Çağatay Yılmaz

Anathema, 1990 yılında başladığı müzikal yolculuğunu sürekli yeni şeyler deneyerek sürdürüyor. Çok daha sert olan müzikleri daha sakin, daha duygusal ve vakur bir hâle büründü. Milyonların ‘sırdaşı’ grup, 6 Eylül’de Ankara, 7 Eylül’de İstanbul ve 8 Eylül’de İzmir’de sahnede olacak. Konserler başlamadan önce konuşma fırsatımız da oldu…

❏ İstanbul seyircisiyle aranızda özel bir bağ var gibi, ne dersiniz?
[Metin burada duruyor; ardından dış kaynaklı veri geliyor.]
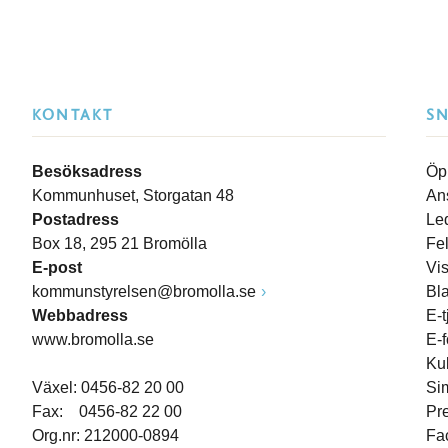
KONTAKT
S
Besöksadress
Öp
Kommunhuset, Storgatan 48
An
Postadress
Le
Box 18, 295 21 Bromölla
Fe
E-post
Vi
kommunstyrelsen@bromolla.se
Bl
Webbadress
E-t
www.bromolla.se
E-
Ku
Växel: 0456-82 20 00
Si
Fax: 0456-82 22 00
Pr
Org.nr: 212000-0894
Fa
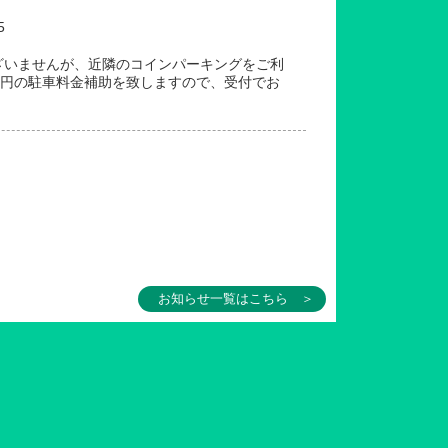
5
ざいませんが、近隣のコインパーキングをご利
0円の駐車料金補助を致しますので、受付でお
お知らせ一覧はこちら ＞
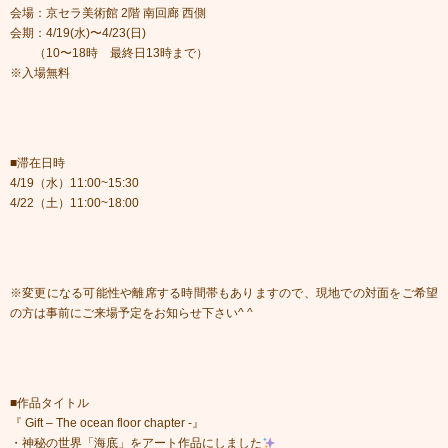
会場：京セラ美術館 2階 南回廊 西側
会期：4/19(水)〜4/23(日)
（10〜18時 最終日13時まで）
※入場無料
■滞在日時
4/19（水）11:00~15:30
4/22（土）11:00~18:00
※変更になる可能性や離席する時間帯もありますので、現地での対面をご希望
の方は事前にご来場予定をお知らせ下さい^ ^
■作品タイトル
『 Gift – The ocean floor chapter -』
・神秘の世界「海底」をアート作品にしました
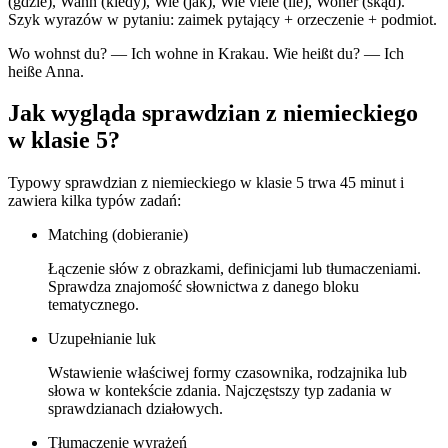
(gdzie), Wann (kiedy), Wie (jak), Wie viele (ile), Woher (skąd).
Szyk wyrazów w pytaniu: zaimek pytający + orzeczenie + podmiot.
Wo wohnst du? — Ich wohne in Krakau. Wie heißt du? — Ich
heiße Anna.
Jak wygląda sprawdzian z niemieckiego
w klasie 5?
Typowy sprawdzian z niemieckiego w klasie 5 trwa 45 minut i
zawiera kilka typów zadań:
Matching (dobieranie)
Łączenie słów z obrazkami, definicjami lub tłumaczeniami.
Sprawdza znajomość słownictwa z danego bloku
tematycznego.
Uzupełnianie luk
Wstawienie właściwej formy czasownika, rodzajnika lub
słowa w kontekście zdania. Najczęstszy typ zadania w
sprawdzianach działowych.
Tłumaczenie wyrażeń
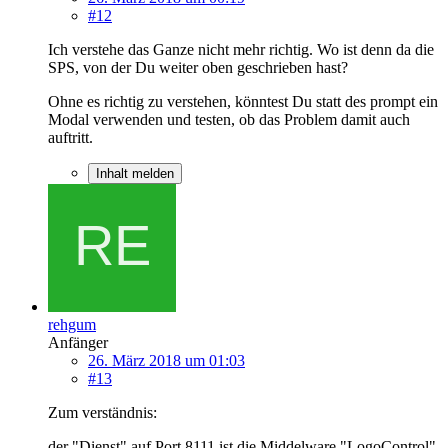
#12
Ich verstehe das Ganze nicht mehr richtig. Wo ist denn da die
SPS, von der Du weiter oben geschrieben hast?
Ohne es richtig zu verstehen, könntest Du statt des prompt ein
Modal verwenden und testen, ob das Problem damit auch
auftritt.
Inhalt melden
rehgum
Anfänger
26. März 2018 um 01:03
#13
Zum verständnis:
der "Dienst" auf Port 8111 ist die Middelware "LogoControl"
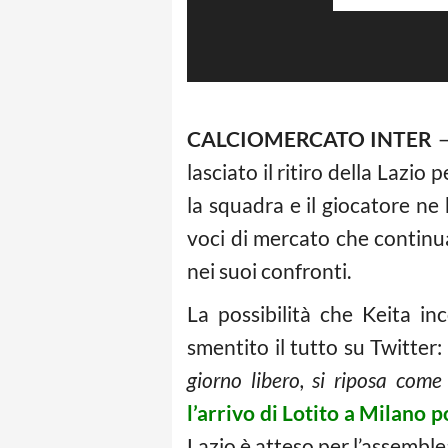
CALCIOMERCATO INTER
lasciato il ritiro della Lazi
la squadra e il giocatore ne
voci di mercato che continu
nei suoi confronti.
La possibilità che Keita i
smentito il tutto su Twitter: 
giorno libero, si riposa come
l’arrivo di Lotito a Milano 
Lazio è atteso per l’assemblea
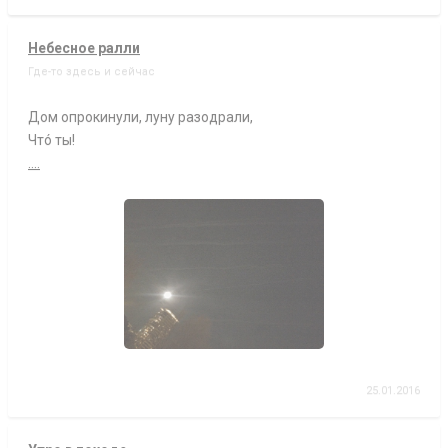
Небесное ралли
Где-то здесь и сейчас
Дом опрокинули, луну разодрали,
Чтó ты!
....
25.01.2016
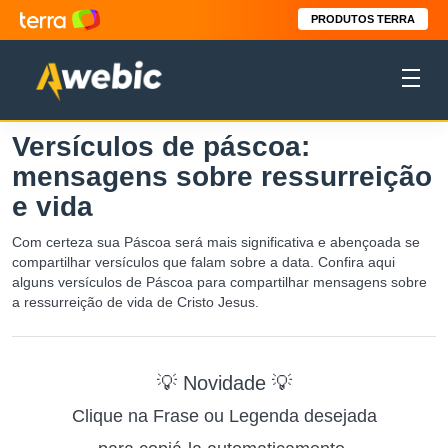
PRODUTOS TERRA
Versículos de páscoa:
mensagens sobre ressurreição
e vida
Com certeza sua Páscoa será mais significativa e abençoada se
compartilhar versículos que falam sobre a data. Confira aqui
alguns versículos de Páscoa para compartilhar mensagens sobre
a ressurreição de vida de Cristo Jesus.
💡 Novidade 💡
Clique na Frase ou Legenda desejada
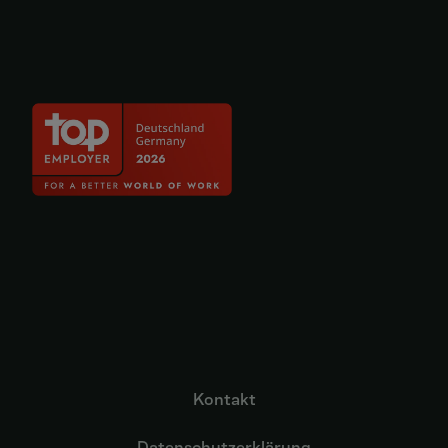
Kontakt
Datenschutzerklärung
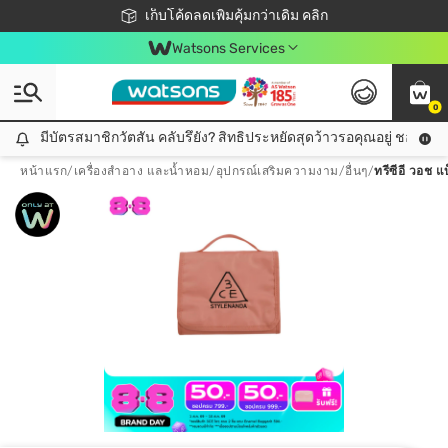
ชอปออนไลน์ครั้งแรก ลดเพิ่มจุก ๆ 10%! 🎉
เก็บโค้ดลดเพิ่มคุ้มกว่าเดิม คลิก
สมาชิกวัตสัน คลับดียังไง?
📦ส่งฟรี! เมื่อชอป 499฿
Watsons Services
0
มีบัตรสมาชิกวัตสัน คลับรึยัง? สิทธิประหยัดสุดว้าวรอคุณอยู่ ชอปคุ้มกว
มีบัตรสมาชิกวัตสัน คลับรึยัง? สิทธิประหยัดสุดว้าวรอคุณอยู่ ชอปคุ้มกว่าเดิม คลิก!
หน้าแรก
/
เครื่องสำอาง และน้ำหอม
/
อุปกรณ์เสริมความงาม
/
อื่นๆ
/
ทรีซีอี วอช แบ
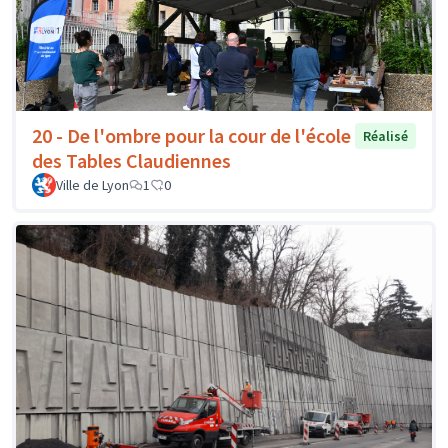
20 - De l'ombre pour la cour de l'école
Réalisé
des Tables Claudiennes
Ville de Lyon
1
0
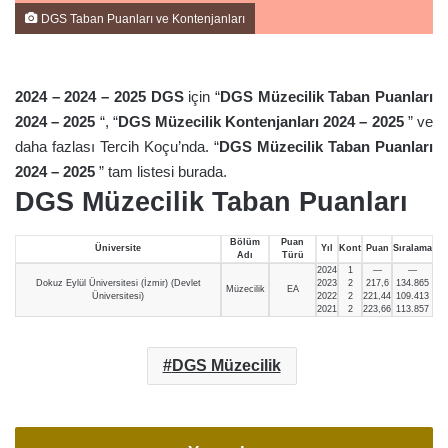
DGS Taban Puanları ve Kontenjanları
2024 – 2024 – 202
5
DGS
için “
DGS Müzecilik Taban Puanları
2024 – 202
5
“, “
DGS Müzecilik Kontenjanları 2024 – 202
5
” ve
daha fazlası Tercih Koçu’nda. “
DGS Müzecilik Taban Puanları
2024 – 202
5
” tam listesi burada.
DGS Müzecilik Taban Puanları
Bölüm
Puan
Üniversite
Yıl
Kont
Puan
Sıralama
Adı
Türü
2024
1
—
—
Dokuz Eylül Üniversitesi (İzmir) (Devlet
2023
2
217,6
134.865
Müzecilik
EA
Üniversitesi)
2022
2
221,44
109.413
2021
2
223,66
113.857
DGS Müzecilik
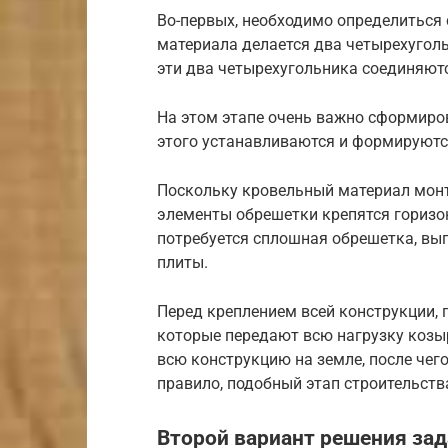
Во-первых, необходимо определиться с
материала делается два четырехуголь
эти два четырехугольника соединяют
На этом этапе очень важно сформиров
этого устанавливаются и формируют
Поскольку кровельный материал монт
элементы обрешетки крепятся горизон
потребуется сплошная обрешетка, вы
плиты.
Перед креплением всей конструкции,
которые передают всю нагрузку козыр
всю конструкцию на земле, после чег
правило, подобный этап строительств
Второй вариант решения за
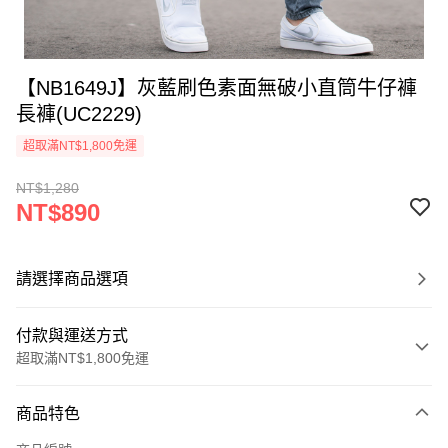
【NB1649J】灰藍刷色素面無破小直筒牛仔褲
長褲(UC2229)
超取滿NT$1,800免運
NT$1,280
NT$890
請選擇商品選項
付款與運送方式
超取滿NT$1,800免運
付款方式
商品特色
信用卡一次付款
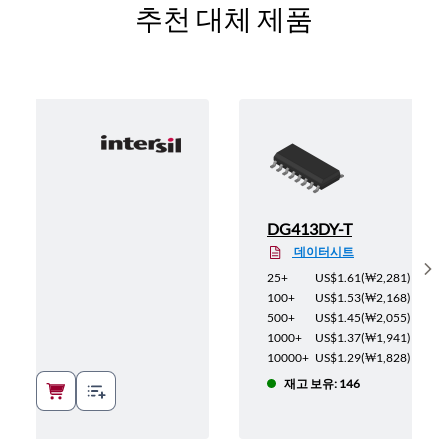
추천 대체 제품
DG413DY-T
데이터시트
Sh
2,550
)
25+
US$1.61
(
₩2,281
)
2,423
)
100+
US$1.53
(
₩2,168
)
2,295
)
500+
US$1.45
(
₩2,055
)
2,168
)
1000+
US$1.37
(
₩1,941
)
2,040
)
10000+
US$1.29
(
₩1,828
)
0
재고 보유: 146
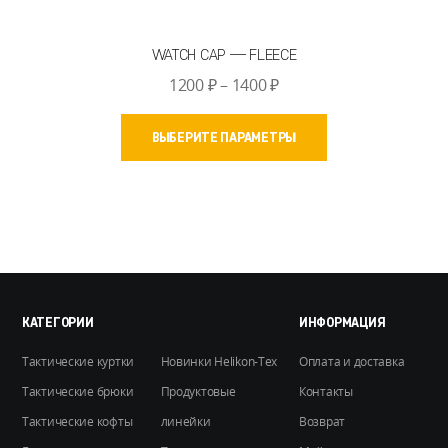
WATCH CAP — FLEECE
Диапазон
1200
₽
–
1400
₽
цен:
Этот
1200 ₽
ВЫБЕРИТЕ ПАРАМЕТРЫ
товар
–
имеет
1400 ₽
несколько
вариаций.
Опции
можно
выбрать
на
КАТЕГОРИИ
ИНФОРМАЦИЯ
странице
Тактические куртки
Новинки Helikon-Tex
Оплата и доставка
товара.
Тактические брюки
Продуктовые
Контакты
Тактические кофты
линейки
Возврат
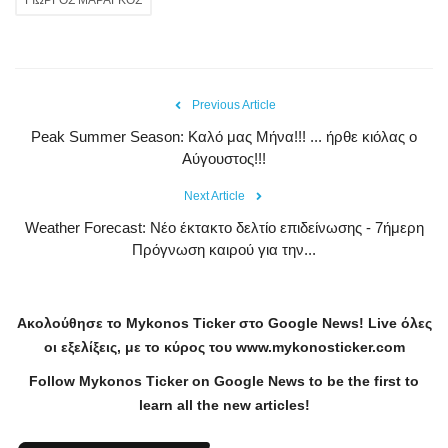
Previous Article
Peak Summer Season: Kαλό μας Μήνα!!! ... ήρθε κιόλας ο
Αύγουστος!!!
Next Article
Weather Forecast: Νέο έκτακτο δελτίο επιδείνωσης - 7ήμερη
Πρόγνωση καιρού για την...
Ακολούθησε το
Mykonos
Ticker
στο
Google
News
!
Live
όλες
οι εξελίξεις, με το κύρος του
www
.
mykonosticker
.
com
Follow Mykonos Ticker on
Google News
to be the first to
learn all the new articles!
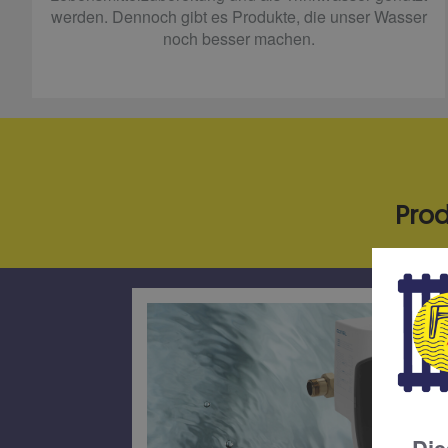
werden. Dennoch gibt es Produkte, die unser Wasser
noch besser machen.
Prod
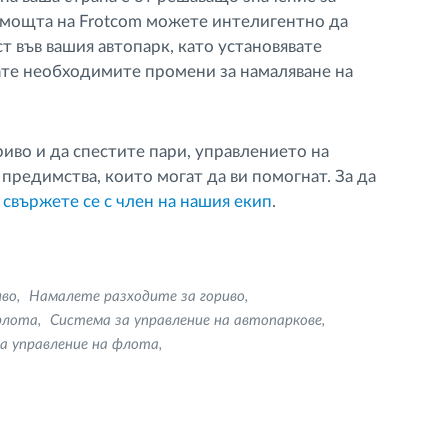
омощта на Frotcom можете интелигентно да
ст във вашия автопарк, като установявате
ате необходимите промени за намаляване на
риво и да спестите пари, управлението на
предимства, които могат да ви помогнат. За да
,
свържете се с член на нашия екип
.
иво
Намалете разходите за гориво
флота
Система за управление на автопаркове
а управление на флота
Sadece İstanbul değil. Ankara, İzmir, Eskişehir, Bursa, Mersin ve yıllar içinde çaldığımız diğer şehirleri unutmayalım. Türkiye’de diğer tüm uluslararası gruplardan fazla çaldık muhtemelen. Bu aramızdaki bağın bir sebebi. Ayrıca Türkiye’ye gelmeden önce 4-5 albümümüzün çıkması da bir etken, büyüyen bir beklenti vardı. Ama bunların hiçbiri Türk dinleyicilerle aramızdaki özel bağı açıklamıyor! Belki insan problemleriyle ilgili benzer görüşlerimiz olduğumuz içindir, belki özellikle duygusal deneyimlerimiz bizi birbirimize bağlıyordur. Kim bilebilir? Tekrar geldiğimiz için çok mutluyum.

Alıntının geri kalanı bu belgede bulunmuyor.